Having raised a family of four boys, my Mum has had more than her fill of football over the years. So it was with no hidden annoyance then that she realised she’d timed this weekend past’s visit to my flat with my testing of BT Sport Ultra HD. The test subject? Arsenal against Chelsea in the annual Community Shield match.
I put the kettle on. My mum braced herself for 90 minutes of hell.

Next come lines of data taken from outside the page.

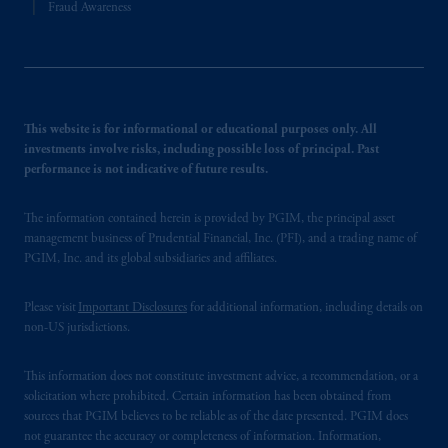
Fraud Awareness
This website is for informational or educational purposes only. All
investments involve risks, including possible loss of principal. Past
performance is not indicative of future results.
The information contained herein is provided by PGIM, the principal asset
management business of Prudential Financial, Inc. (PFI), and a trading name of
PGIM, Inc. and its global subsidiaries and affiliates.
Please visit
Important Disclosures
for additional information, including details on
non-US jurisdictions.
This information does not constitute investment advice, a recommendation, or a
solicitation where prohibited. Certain information has been obtained from
sources that PGIM believes to be reliable as of the date presented. PGIM does
not guarantee the accuracy or completeness of information. Information,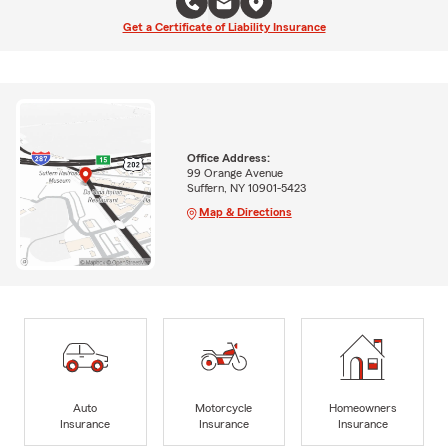
Get a Certificate of Liability Insurance
Office Address:
99 Orange Avenue
Suffern, NY 10901-5423
Map & Directions
Auto
Motorcycle
Homeowners
Insurance
Insurance
Insurance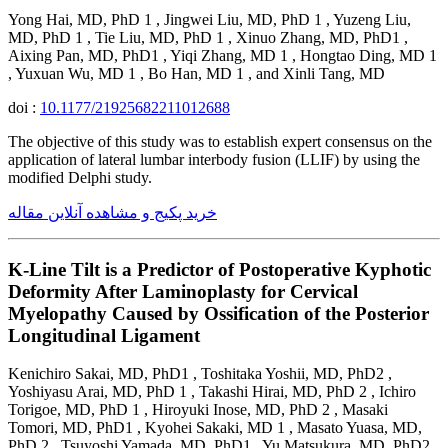
Yong Hai, MD, PhD 1 , Jingwei Liu, MD, PhD 1 , Yuzeng Liu,
MD, PhD 1 , Tie Liu, MD, PhD 1 , Xinuo Zhang, MD, PhD1 ,
Aixing Pan, MD, PhD1 , Yiqi Zhang, MD 1 , Hongtao Ding, MD 1
, Yuxuan Wu, MD 1 , Bo Han, MD 1 , and Xinli Tang, MD
doi :
10.1177/21925682211012688
The objective of this study was to establish expert consensus on the
application of lateral lumbar interbody fusion (LLIF) by using the
modified Delphi study.
خرید پکیج و مشاهده آنلاین مقاله
K-Line Tilt is a Predictor of Postoperative Kyphotic
Deformity After Laminoplasty for Cervical
Myelopathy Caused by Ossification of the Posterior
Longitudinal Ligament
Kenichiro Sakai, MD, PhD1 , Toshitaka Yoshii, MD, PhD2 ,
Yoshiyasu Arai, MD, PhD 1 , Takashi Hirai, MD, PhD 2 , Ichiro
Torigoe, MD, PhD 1 , Hiroyuki Inose, MD, PhD 2 , Masaki
Tomori, MD, PhD1 , Kyohei Sakaki, MD 1 , Masato Yuasa, MD,
PhD 2 , Tsuyoshi Yamada, MD, PhD1 , Yu Matsukura, MD, PhD2 ,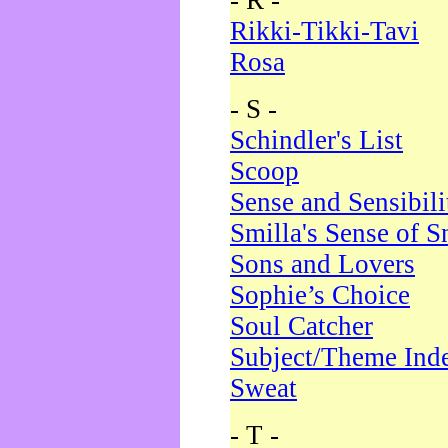
- R -
Rikki-Tikki-Tavi
Rosa
- S -
Schindler's List
Scoop
Sense and Sensibili
Smilla's Sense of 
Sons and Lovers
Sophie’s Choice
Soul Catcher
Subject/Theme Ind
Sweat
- T -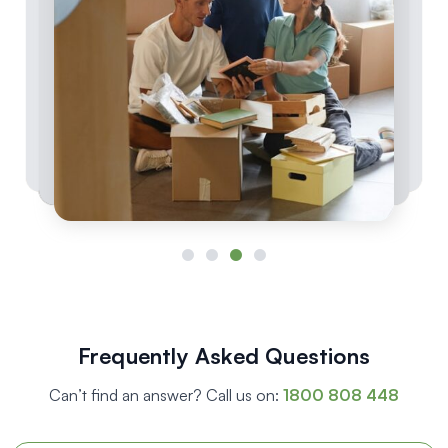
Frequently Asked Questions
Can’t find an answer? Call us on:
1800 808 448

BT Sport Ultra HD is a pre-emptive strike by the telecoms giant, as it aims to chip away at Sky’s UK pay TV dominance. Though Sky’s movie services are arguably equally popular, it’s been the Murdoch corporation’s stranglehold over football coverage that’s enabled it to remain top dog in UK subscription television. In recent years BT’s growth into becoming a quad-play leader (TV, broadband, mobile contracts and home phone deals all offered by the one provider) has seen it snap up more and more footballing rights. Now, in a UK first, BT’s broadcast of the Community Shield has seen it become the first broadcaster to offer live 4K programming. Sky has been pipped to the post.
Using a new 4K-enabled YouView box (otherwise identical to its predecessor), BT follows in Netflix’s footsteps, piping the BT Sport Ultra HD channel down your broadband connection rather than attempting to channel it over the UK’s antiquated airwaves.
As you’d imagine, this then requires a premium BT set-up to access. In order to maintain the demanding stream, you’ll need to have either BT Infinity 1 or 2 fibre broadband packages, hitting at least consistent 25Mbps speeds. (For those worried about broadband caps or throttling, no streamed BT TV playback counts against any usage limits). Though a free add-on for those already signed up to it, the BT Sport Ultra HD channel is only available as part of the top BT TV package, Entertainment Ultra HD, for £15 a month, while the new YouView box comes with a £44 installation fee. And, of course, you’ll need a 4K-capable TV (though BT has cut a generous deal, knocking £500 off selected LG 4K UHD TVs for those making the upgrade).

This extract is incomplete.